= Chemical tests in mushroom identification =

Chemical tests used to identify mushrooms

Chemical tests in mushroom identification are methods that aid in determining the variety of some fungi. The most useful tests are Melzer's reagent and potassium hydroxide.

== Ammonia ==

Household ammonia can be used. A couple of drops are placed on the flesh. For example, Boletus spadiceus gives a fleeting blue to blue-green reaction.

== Iron salts ==

Iron salts are used commonly in Russula and Bolete identification. It is best to dissolve the salts in water (typically a 10% solution) and then apply to the flesh, but it is sometimes possible to apply the dry salts directly to see a color change. For example, the white flesh of Boletus chrysenteron stains lemon-yellow or olive. Three results are expected with the iron salts tests: no change indicates a negative reaction; a color change to olive, green or blackish green; or a color change to reddish-pink.

== Meixner test for amatoxins ==

The Meixner test (also known as the Wieland test) uses concentrated hydrochloric acid and newspaper to test for the deadly amatoxins found in some species of Amanita, Lepiota, and Galerina. The test yields false positives for some compounds, such as psilocin.

== Melzer's reagent ==

Melzer's reagent can be used to test whether spores are amyloid, nonamyloid, or dextrinoid.

- Spores that stain bluish-gray to bluish-black are amyloid
- Spores that stain brown to reddish-brown are dextrinoid

This test is normally performed on white spored mushrooms. If the spores are not light colored, a change will not be readily apparent. It is easiest to see the color change under a microscope, but it is possible to see it with the naked eye with a good spore print.

== Paradimethylaminobenzaldehyde ==

In the genus Lyophyllum the lamellae usually turn blue with the application of para-Dimethylaminobenzaldehyde (PDAB or pDAB).

== Phenol ==

A 2–3% aqueous solution of phenol gives a color change in some species when applied to the cap or stem.

== Potassium hydroxide ==

A 3–10% solution of potassium hydroxide (KOH) gives a color change in some species of mushrooms:
- In Agaricus, some species such as A. xanthodermus turn yellow with KOH, many have no reaction, and A. subrutilescens turns green.
- Distinctive change occurs for some species of Cortinarius and Boletes

== Schaeffer reaction ==

Developed by Julius Schäffer to help with the identification of Agaricus species. A positive reaction of Schaeffer's test, which uses the reaction of aniline and nitric acid on the surface of the mushroom, is indicated by an orange to red color; it is characteristic of species in the section Flavescentes. The compounds responsible for the reaction were named schaefferal A and B to honor Schäffer.

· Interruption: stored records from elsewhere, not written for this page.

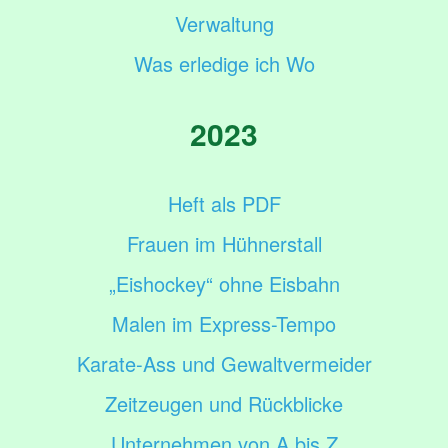
Verwaltung
Was erledige ich Wo
2023
Heft als PDF
Frauen im Hühnerstall
„Eishockey“ ohne Eisbahn
Malen im Express-Tempo
Karate-Ass und Gewaltvermeider
Zeitzeugen und Rückblicke
Unternehmen von A bis Z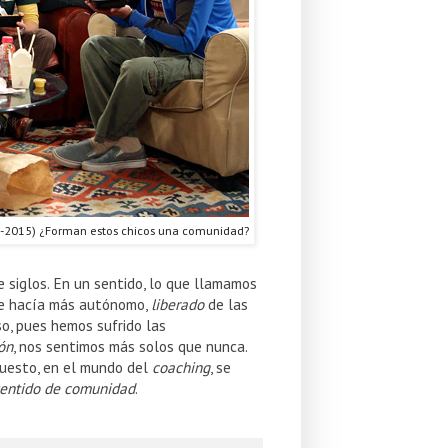
-2015) ¿Forman estos chicos una comunidad?
e siglos. En un sentido, lo que llamamos
 se hacía más autónomo,
liberado
de las
o, pues hemos sufrido las
ón
, nos sentimos más solos que nunca.
upuesto, en el mundo del
coaching
, se
sentido de comunidad
.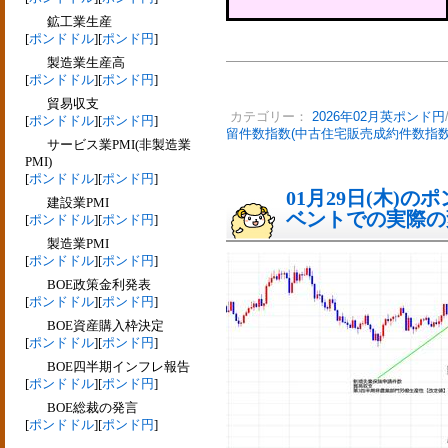
鉱工業生産
[
ポンドドル
][
ポンド円
]
製造業生産高
[
ポンドドル
][
ポンド円
]
貿易収支
カテゴリー：
2026年02月英ポンド円
[
ポンドドル
][
ポンド円
]
留件数指数(中古住宅販売成約件数指数
サービス業PMI(非製造業
PMI)
[
ポンドドル
][
ポンド円
]
01月29日(木)
建設業PMI
ベントでの実際の変動
[
ポンドドル
][
ポンド円
]
製造業PMI
[
ポンドドル
][
ポンド円
]
BOE政策金利発表
[
ポンドドル
][
ポンド円
]
BOE資産購入枠決定
[
ポンドドル
][
ポンド円
]
BOE四半期インフレ報告
[
ポンドドル
][
ポンド円
]
BOE総裁の発言
[
ポンドドル
][
ポンド円
]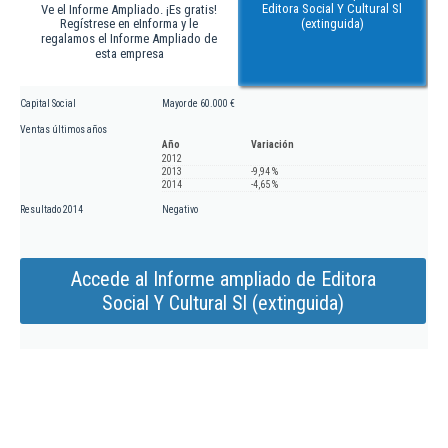
Editora Social Y Cultural Sl
Ve el Informe Ampliado. ¡Es gratis!
Regístrese en eInforma y le
(extinguida)
regalamos el Informe Ampliado de
esta empresa
Capital Social
Mayor de 60.000 €
Ventas últimos años
Año
Variación
2012
2013
-9,94 %
2014
-4,65 %
Resultado 2014
Negativo
Accede al Informe ampliado de Editora
Social Y Cultural Sl (extinguida)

Two intersecting lines are drawn on the surface of the cap, the first with aniline or aniline water, the second with an aqueous solution of 65% nitric acid. The test is considered positive when a bright orange color forms where the lines cross.

Agaricus placomyces and Agaricus xanthodermus produce false negative reactions.

Sometimes referred to as "Schaeffer's reaction", "Schaeffer's cross reaction" or "Schaeffer's test".

== Aniline + acid(s) ==
Kerrigan's 2016 Agaricus of North America P45:
(Referring to Schaffer's reaction) "In fact I recommend switching to the following modified test. Frank (1988) developed an alternative formulation in which aniline oil is combined with glacial acetic acid (GAA, essentially distilled vinegar) in a 50:50 solution. GAA is a much safer, less reactive acid. This single combined reagent is relatively stable over time. A single spot or line applied to the pileus (or other surface). In my experience the newer formulation works as well as Schaffer's while being safer and more convenient."

== Sulfo-vanillin ==

Made from sulfuric acid (H_{2}SO_{4}) and vanillin (vanilla). Used in Russula and Panaeolus identification.